Fix MessageWindowChatMemory to drop orphaned ToolResponseMessages after window eviction#6029
Open
suryateja-g13 wants to merge 3 commits into
Open
Conversation
…ow eviction MessageWindowChatMemory used naïve count-based head trimming that could cut between an AssistantMessage containing tool_use blocks and its matching ToolResponseMessage. The surviving ToolResponseMessage at the head of the kept window caused providers (e.g. Anthropic) to reject the next request with a 400 because the tool_result had no matching tool_use. Fix: after the standard trim, scan the head of the non-system portion and remove any leading ToolResponseMessage instances whose paired tool_use was evicted.
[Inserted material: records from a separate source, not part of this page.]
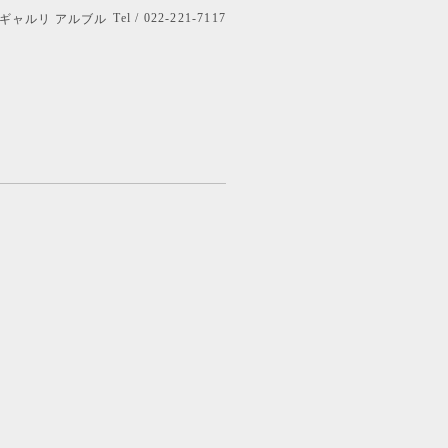
Tel / 022-221-7117
bre ギャルリ アルブル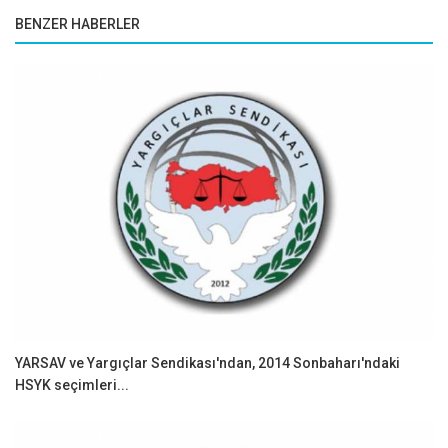
BENZER HABERLER
YARSAV ve Yargıçlar Sendikası'ndan, 2014 Sonbaharı'ndaki
HSYK seçimleri...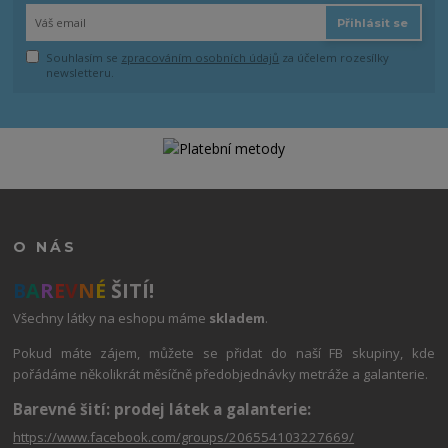
Přihlásit se
Souhlasím se
zpracováním osobních údajů
za účelem rozesílky
newsletteru.
O NÁS
B
A
R
E
V
N
É
ŠITÍ!
Všechny látky na eshopu máme
skladem
.
Pokud máte zájem, můžete se přidat do naší FB skupiny, kde
pořádáme několikrát měsíčně předobjednávky metráže a galanterie.
Barevné šití: prodej látek a galanterie:
https://www.facebook.com/groups/206554103227669/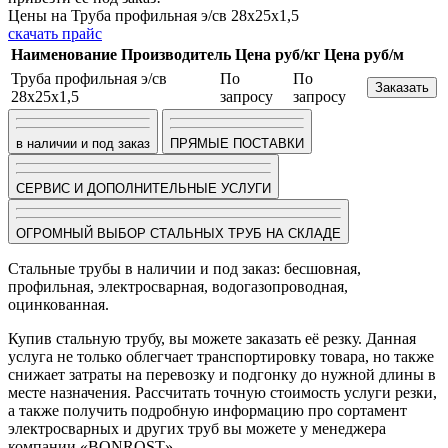
Цены на Труба профильная э/св 28х25х1,5
скачать прайс
Наименование
Производитель
Цена руб/кг
Цена руб/м
Труба профильная э/св
По
По
Заказать
28х25х1,5
запросу
запросу
в наличии и под заказ
ПРЯМЫЕ ПОСТАВКИ
СЕРВИС И ДОПОЛНИТЕЛЬНЫЕ УСЛУГИ
ОГРОМНЫЙ ВЫБОР СТАЛЬНЫХ ТРУБ НА СКЛАДЕ
Стальные трубы в наличии и под заказ: бесшовная,
профильная, электросварная, водогазопроводная,
оцинкованная.
Купив стальную трубу, вы можете заказать её резку. Данная
услуга не только облегчает транспортировку товара, но также
снижает затраты на перевозку и подгонку до нужной длины в
месте назначения. Рассчитать точную стоимость услуги резки,
а также получить подробную информацию про сортамент
электросварных и других труб вы можете у менеджера
компании «BONROST».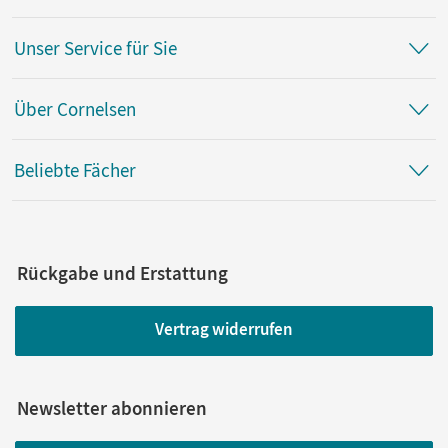
Unser Service für Sie
Über Cornelsen
Beliebte Fächer
Rückgabe und Erstattung
Vertrag widerrufen
Newsletter abonnieren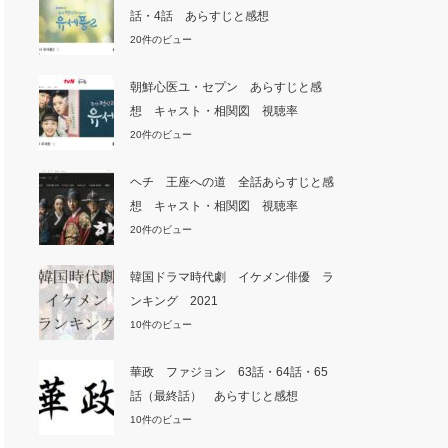
話・4話 あらすじと感想
20件のビュー
朝鮮心医ユ・セプン あらすじと感
想 キャスト・相関図 視聴率
20件のビュー
ヘチ 王座への道 全話あらすじと感
想 キャスト・相関図 視聴率
20件のビュー
韓国ドラマ時代劇 イケメン俳優 ラ
ンキング 2021
10件のビュー
華政 ファジョン 63話・64話・65
話（最終話） あらすじと感想
10件のビュー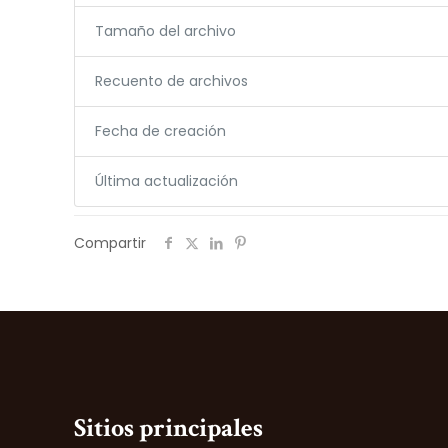
Tamaño del archivo
Recuento de archivos
Fecha de creación
Última actualización
Compartir
Sitios principales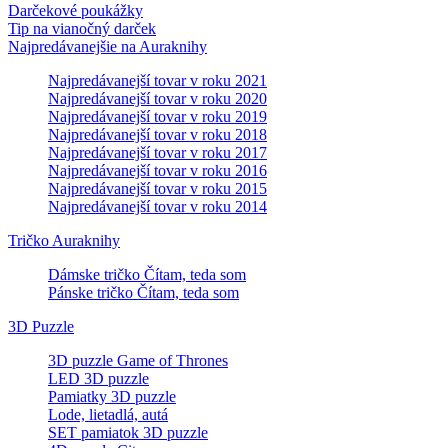
Darčekové poukážky
Tip na vianočný darček
Najpredávanejšie na Auraknihy
Najpredávanejší tovar v roku 2021
Najpredávanejší tovar v roku 2020
Najpredávanejší tovar v roku 2019
Najpredávanejší tovar v roku 2018
Najpredávanejší tovar v roku 2017
Najpredávanejší tovar v roku 2016
Najpredávanejší tovar v roku 2015
Najpredávanejší tovar v roku 2014
Tričko Auraknihy
Dámske tričko Čítam, teda som
Pánske tričko Čítam, teda som
3D Puzzle
3D puzzle Game of Thrones
LED 3D puzzle
Pamiatky 3D puzzle
Lode, lietadlá, autá
SET pamiatok 3D puzzle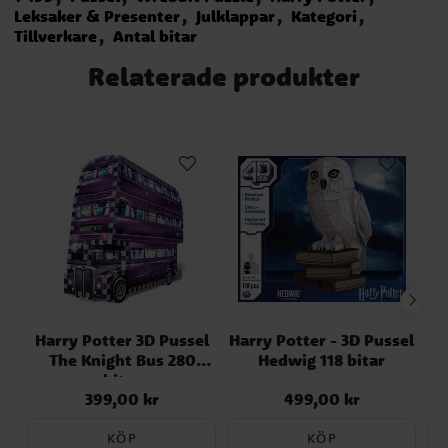
Leksaker & Presenter
Julklappar
Kategori
Tillverkare
Antal bitar
Relaterade produkter
Harry Potter 3D Pussel
Harry Potter - 3D Pussel
H
The Knight Bus 280
Hedwig 118 bitar
bitar
399,00 kr
499,00 kr
Pris
:
399,00 kr
Pris
:
499,00 kr
KÖP
KÖP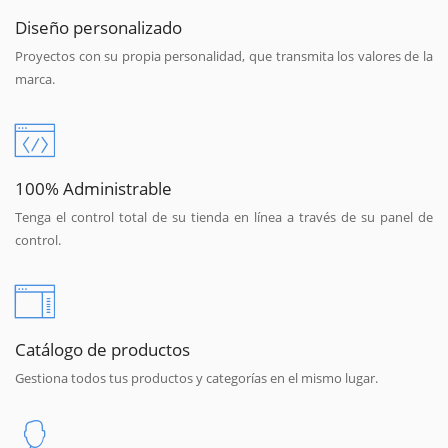
Diseño personalizado
Proyectos con su propia personalidad, que transmita los valores de la
marca.
100% Administrable
Tenga el control total de su tienda en línea a través de su panel de
control.
Catálogo de productos
Gestiona todos tus productos y categorías en el mismo lugar.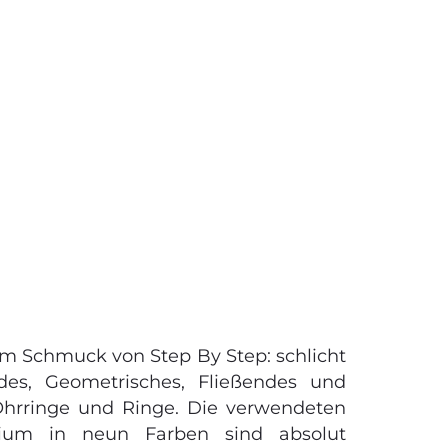
em Schmuck von Step By Step: schlicht
es, Geometrisches, Fließendes und
Ohrringe und Ringe. Die verwendeten
inium in neun Farben sind absolut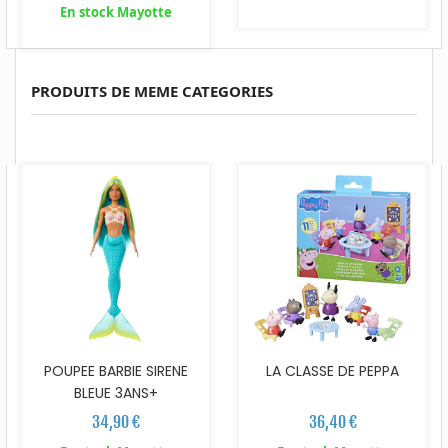
En stock Mayotte
PRODUITS DE MEME CATEGORIES
POUPEE BARBIE SIRENE
LA CLASSE DE PEPPA
BLEUE 3ANS+
34,90 €
36,40 €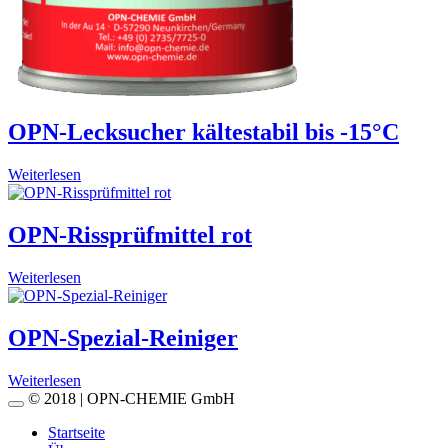
OPN-Lecksucher kältestabil bis -15°C
Weiterlesen
OPN-Rissprüfmittel rot
Weiterlesen
OPN-Spezial-Reiniger
Weiterlesen
© 2018 | OPN-CHEMIE GmbH
Startseite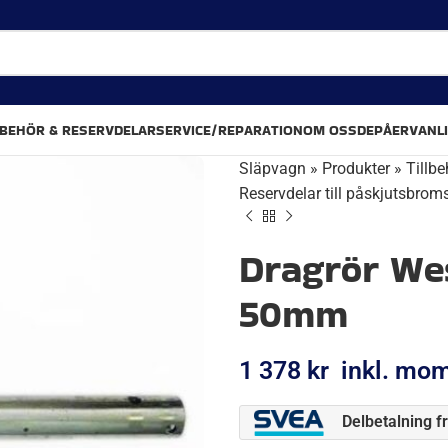
LBEHÖR & RESERVDELAR
SERVICE/REPARATION
OM OSS
DEPÅER
VANL
Släpvagn
»
Produkter
»
Tillbe
Reservdelar till påskjutsbrom
Dragrör We
50mm
1 378
kr
inkl. mo
Delbetalning f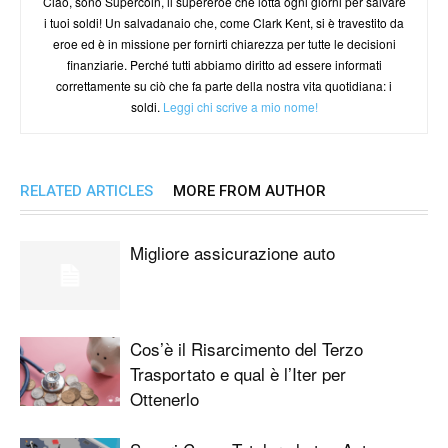
Ciao, sono Supercoin, il supereroe che lotta ogni giorni per salvare
i tuoi soldi! Un salvadanaio che, come Clark Kent, si è travestito da
eroe ed è in missione per fornirti chiarezza per tutte le decisioni
finanziarie. Perché tutti abbiamo diritto ad essere informati
correttamente su ciò che fa parte della nostra vita quotidiana: i
soldi.
Leggi chi scrive a mio nome!
RELATED ARTICLES
MORE FROM AUTHOR
Migliore assicurazione auto
Cos’è il Risarcimento del Terzo
Trasportato e qual è l’Iter per
Ottenerlo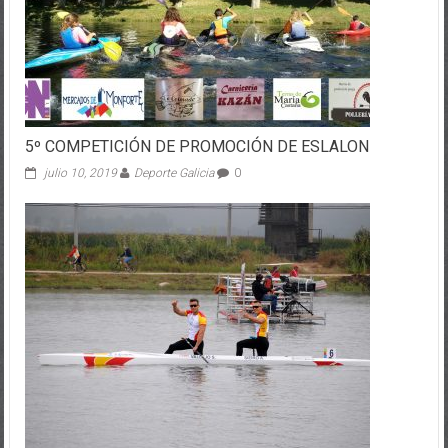
5º COMPETICIÓN DE PROMOCIÓN DE ESLALON
julio 10, 2019
Deporte Galicia
0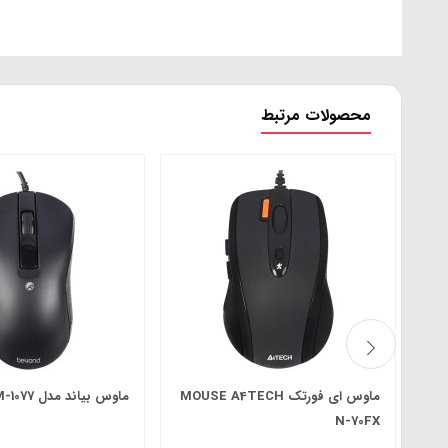
محصولات مرتبط
ماوس ای فورتک MOUSE A4TECH
ماوس بیاند مدل BM-1077
N-70FX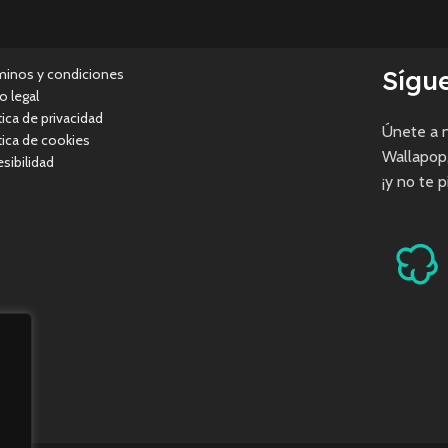
Sígu
minos y condiciones
o legal
tica de privacidad
Únete a n
tica de cookies
Wallapop
sibilidad
¡y no te 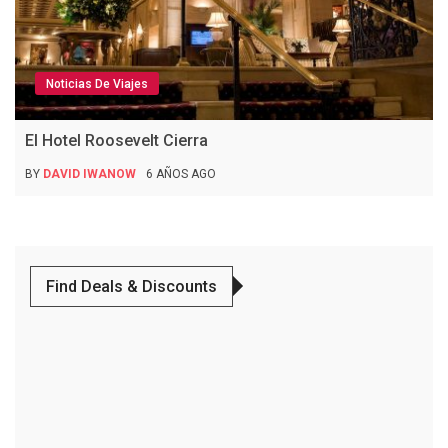
Noticias De Viajes
El Hotel Roosevelt Cierra
BY
DAVID IWANOW
6 AÑOS AGO
Find Deals & Discounts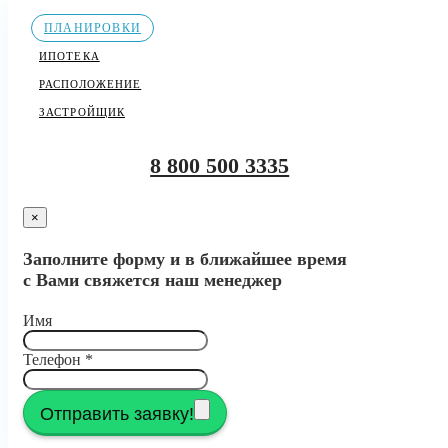
ПЛАНИРОВКИ
ИПОТЕКА
РАСПОЛОЖЕНИЕ
ЗАСТРОЙЩИК
8 800 500 3335
×
Заполните форму и в ближайшее время
с Вами свяжется наш менеджер
Имя
Телефон
*
Отправить заявку!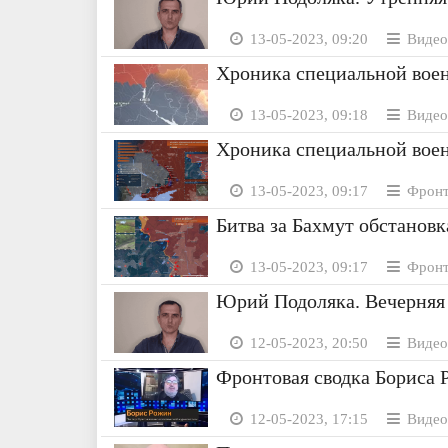
13-05-2023, 09:20
Видео
Хроника специальной воен
13-05-2023, 09:18
Видео
Хроника специальной воен
13-05-2023, 09:17
Фронт
Битва за Бахмут обстановк
13-05-2023, 09:17
Фронт
Юрий Подоляка. Вечерняя 
12-05-2023, 20:50
Видео
Фронтовая сводка Бориса Р
12-05-2023, 17:15
Видео 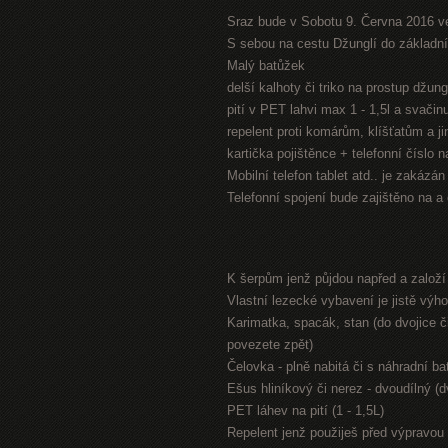
Sraz bude v Sobotu 9. Června 2016 v
S sebou na cestu Džunglí do základníh
Malý batůžek
delší kalhoty či triko na prostup džung
pití v PET lahvi max 1 - 1,5l a svači
repelent proti komárům, klíšťatům a 
kartička pojištěnce + telefonní číslo 
Mobilní telefon tablet atd.. je zakázá
Telefonní spojení bude zajištěno na a
K šerpům jenž půjdou napřed a založ
Vlastní lezecké vybavení je jistě výh
Karimatka, spacák, stan (do dvojice či
povezete zpět)
Čelovka - plně nabitá či s náhradní bat
Ešus hliníkový či nerez - dvoudílný (
PET láhev na pití (1 - 1,5L)
Repelent jenž použiješ před výpravou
The same principle applies to OpenAI tool messages. Closes spring-projectsgh-5940 Signed-off-by: Gorre Surya <suryateja.g13@gmail.com>
0f76f78 to
34e4169
Compare
…ageWindowChatMemory - Fix hasNewSystemMessage detection to compare by text only, not full AbstractMessage.equals() which includes metadata. Persistence stores (Cassandra, JDBC, MongoDB) enrich messages with timestamps/IDs on save; the old metadata-based comparison falsely detected these reloaded messages as "new" system messages, silently wiping all system context on every resumed conversation. - Document FIFO-only assumption on dropOrphanedToolResponses: the head scan is only correct under FIFO eviction; future non-FIFO strategies would require a full-list scan. - Add test: loneOrphanedToolResponseWithMaxMessagesOneResultsInEmptyHistory - Add test: systemMessageMetadataDifferenceDoesNotTriggerFalseNewSystemMessageDetection Signed-off-by: Gorre Surya <suryateja.g13@gmail.com>
Contributor
Author
|
Flagging for maintainer attention — the original issue (#5940) has had active discussion recently that reinforces why this fix is needed. Key findings from the thread:
This fix is the correct place to handle it — in |
…rphan test - Revert SystemMessage text-based equality change — that is a separate bug unrelated to spring-projectsGH-5940 and will be raised as an independent PR to keep this fix focused - Add test multipleConsecutiveOrphanedToolResponsesAreAllDropped: verifies that when a multi-tool-call turn is evicted, all consecutive leading ToolResponseMessages are dropped, not just the first Signed-off-by: Gorre Surya <suryateja.g13@gmail.com>
This file contains hidden or bidirectional Unicode text that may be interpreted or compiled differently than what appears below. To review, open the file in an editor that reveals hidden Unicode characters.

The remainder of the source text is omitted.